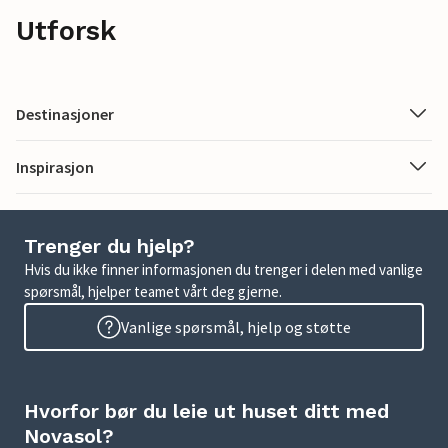
Utforsk
Destinasjoner
Inspirasjon
Trenger du hjelp?
Hvis du ikke finner informasjonen du trenger i delen med vanlige
spørsmål, hjelper teamet vårt deg gjerne.
Vanlige spørsmål, hjelp og støtte
Hvorfor bør du leie ut huset ditt med
Novasol?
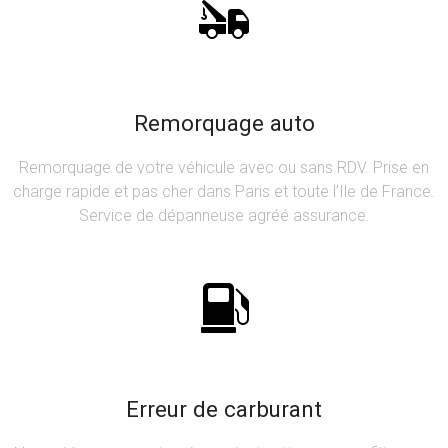
Remorquage auto
Remorquage de votre véhicule avec ou sans RDV. Prise en
charge rapide et pas cher dans Paris et toute l’Ile de France.
Service de dépanneuse agréé assurance.
Erreur de carburant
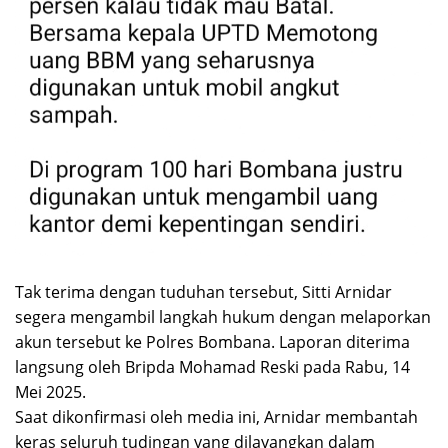
Tak terima dengan tuduhan tersebut, Sitti Arnidar
segera mengambil langkah hukum dengan melaporkan
akun tersebut ke Polres Bombana. Laporan diterima
langsung oleh Bripda Mohamad Reski pada Rabu, 14
Mei 2025.
Saat dikonfirmasi oleh media ini, Arnidar membantah
keras seluruh tudingan yang dilayangkan dalam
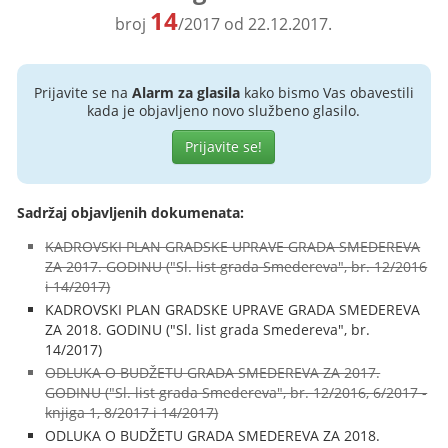
14
broj
/2017 od 22.12.2017.
Prijavite se na
Alarm za glasila
kako bismo Vas obavestili
kada je objavljeno novo službeno glasilo.
Prijavite se!
Sadržaj objavljenih dokumenata:
KADROVSKI PLAN GRADSKE UPRAVE GRADA SMEDEREVA
ZA 2017. GODINU ("Sl. list grada Smedereva", br. 12/2016
i 14/2017)
KADROVSKI PLAN GRADSKE UPRAVE GRADA SMEDEREVA
ZA 2018. GODINU ("Sl. list grada Smedereva", br.
14/2017)
ODLUKA O BUDŽETU GRADA SMEDEREVA ZA 2017.
GODINU ("Sl. list grada Smedereva", br. 12/2016, 6/2017 -
knjiga 1, 8/2017 i 14/2017)
ODLUKA O BUDŽETU GRADA SMEDEREVA ZA 2018.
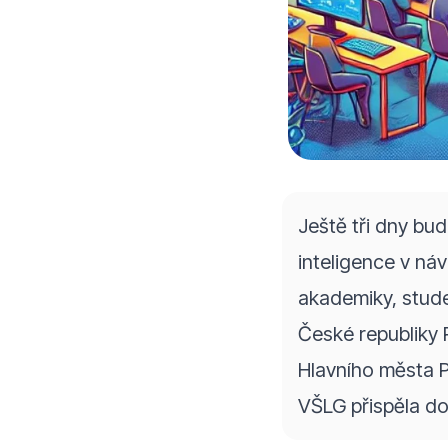
Ještě tři dny bu
inteligence v náv
akademiky, stude
České republiky 
Hlavního města P
VŠLG přispěla d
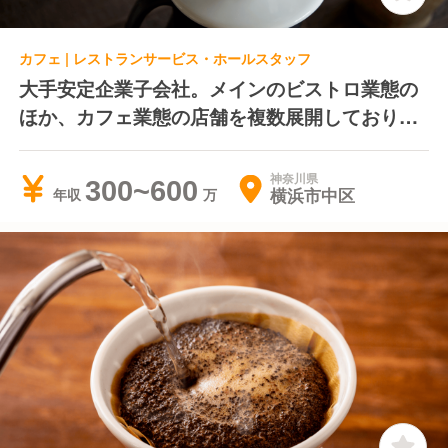
カフェ | レストランサービス・ホールスタッフ
大手安定企業子会社。メインのビストロ業態の
ほか、カフェ業態の店舗を複数展開しておりま
す。福利厚生充実、キャリアプランも明確で家
族をお持ちの方におすすめ
神奈川県
300~600
横浜市中区
年収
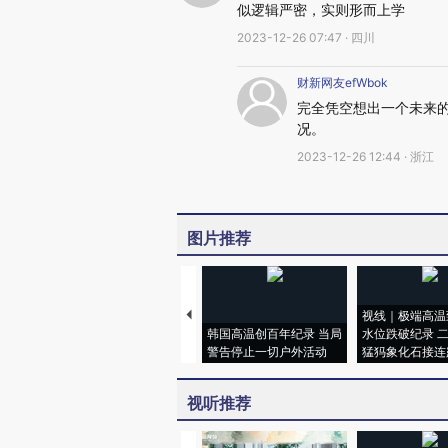
似逻辑严密，实则形而上学
2023-12-26 07:47 · 四川
财新网友efWbok
完全凭空想出一个未来的
况。
2023-12-26 12:44 · 浙江
图片推荐
视线｜极端高温
韩国高温创百年纪录 当局
水位跌破纪录 
警告停止一切户外活动
猛犸象化石接连
视听推荐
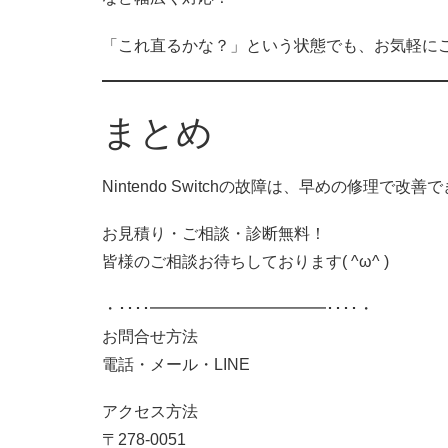
「これ直るかな？」という状態でも、お気軽に
まとめ
Nintendo Switchの故障は、早めの修理で
お見積り・ご相談・診断無料！
皆様のご相談お待ちしております( ^ω^ )
・････━━━━━━━━━━━････・
お問合せ方法
電話・メール・LINE
アクセス方法
〒278-0051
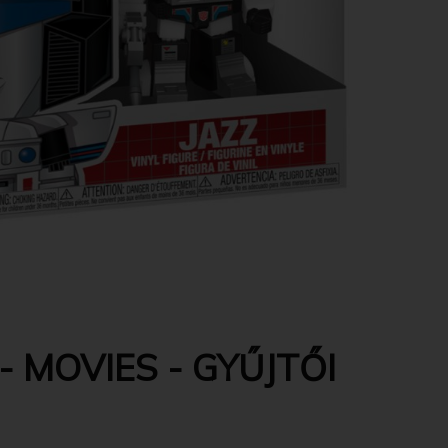
 MOVIES - GYŰJTŐI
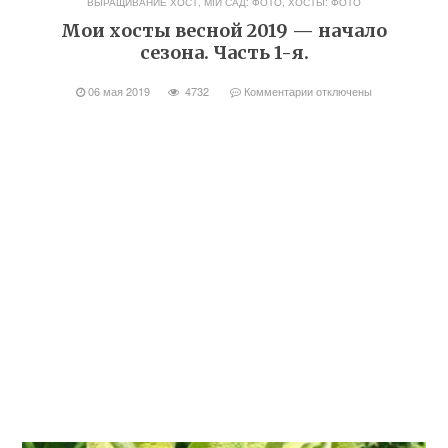
ВЫРАЩИВАНИЕ ХОСТ
,
МІЙ САД: ФОТО
,
ХОСТЫ: ФОТО
Мои хосты весной 2019 — начало
сезона. Часть 1-я.
06 мая 2019
4732
Комментарии
отключены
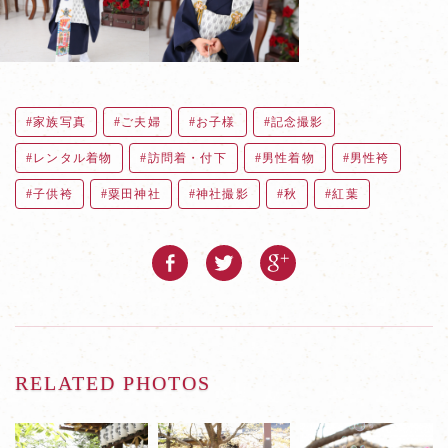
家族写真
ご夫婦
お子様
記念撮影
レンタル着物
訪問着・付下
男性着物
男性袴
子供袴
粟田神社
神社撮影
秋
紅葉
RELATED PHOTOS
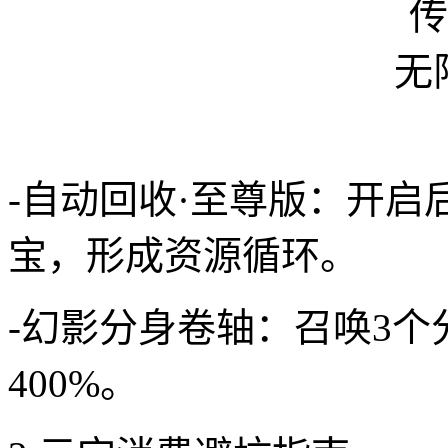
-自动回收·至尊版：开启
宝，形成资源循环。
-幻影分身卷轴：召唤3个
400%。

### Exercise details
Your output must reproduce the material above in full, with no pictures.

### Exercise response
Utforsk
Destinasjoner
Inspirasjon
Trenger du hjelp?
Hvis du ikke finner informasjonen du trenger i delen med vanlige
spørsmål, hjelper teamet vårt deg gjerne.
Vanlige spørsmål, hjelp og støtte
Hvorfor bør du leie ut huset ditt med
Novasol?
Remorquage auto
Remorquage de votre véhicule avec ou sans RDV. Prise en
charge rapide et pas cher dans Paris et toute l’Ile de France.
Service de dépanneuse agréé assurance.
Erreur de carburant
Tak terima dengan tuduhan tersebut, Sitti Arnidar
segera mengambil langkah hukum dengan melaporkan
akun tersebut ke Polres Bombana. Laporan diterima
langsung oleh Bripda Mohamad Reski pada Rabu, 14
Mei 2025.
Saat dikonfirmasi oleh media ini, Arnidar membantah
keras seluruh tudingan yang dilayangkan dalam
14
broj
/2017 od 22.12.2017.
Prijavite se na
Alarm za glasila
kako bismo Vas obavestili
kada je objavljeno novo službeno glasilo.
Prijavite se!
Sadržaj objavljenih dokumenata:
KADROVSKI PLAN GRADSKE UPRAVE GRADA SMEDEREVA
ZA 2017. GODINU ("Sl. list grada Smedereva", br. 12/2016
i 14/2017)
KADROVSKI PLAN GRADSKE UPRAVE GRADA SMEDEREVA
ZA 2018. GODINU ("Sl. list grada Smedereva", br.
14/2017)
ODLUKA O BUDŽETU GRADA SMEDEREVA ZA 2017.
GODINU ("Sl. list grada Smedereva", br. 12/2016, 6/2017 -
knjiga 1, 8/2017 i 14/2017)
ODLUKA O BUDŽETU GRADA SMEDEREVA ZA 2018.
Ještě tři dny bu
inteligence v náv
akademiky, stude
České republiky 
Hlavního města P
VŠLG přispěla d
カフェ | レストランサービス・ホールスタッフ
大手安定企業子会社。メインのビストロ業態の
ほか、カフェ業態の店舗を複数展開しておりま
す。福利厚生充実、キャリアプランも明確で家
族をお持ちの方におすすめ
神奈川県
300~600
横浜市中区
年収
似逻辑严密，实则形而上学
2023-12-26 07:47 · 四川
财新网友efWbok
完全凭空想出一个未来的
况。
2023-12-26 12:44 · 浙江
图片推荐
视线｜极端高温
韩国高温创百年纪录 当局
水位跌破纪录 
警告停止一切户外活动
猛犸象化石接连
视听推荐
「これ直るかな？」という状態でも、お気軽に
まとめ
Nintendo Switchの故障は、早めの修理で
お見積り・ご相談・診断無料！
皆様のご相談お待ちしております( ^ω^ )
・････━━━━━━━━━━━････・
お問合せ方法
電話・メール・LINE
アクセス方法
〒278-0051
 MOVIES - GYŰJTŐI
ВЫРАЩИВАНИЕ ХОСТ
,
МІЙ САД: ФОТО
,
ХОСТЫ: ФОТО
Мои хосты весной 2019 — начало
сезона. Часть 1-я.
06 мая 2019
4732
Комментарии
отключены
家族写真
ご夫婦
お子様
記念撮影
レンタル着物
訪問着・付下
男性着物
男性袴
子供袴
粟田神社
神社撮影
秋
紅葉
RELATED PHOTOS
-自动回收·至尊版：开启
宝，形成资源循环。
-幻影分身卷轴：召唤3个
400%。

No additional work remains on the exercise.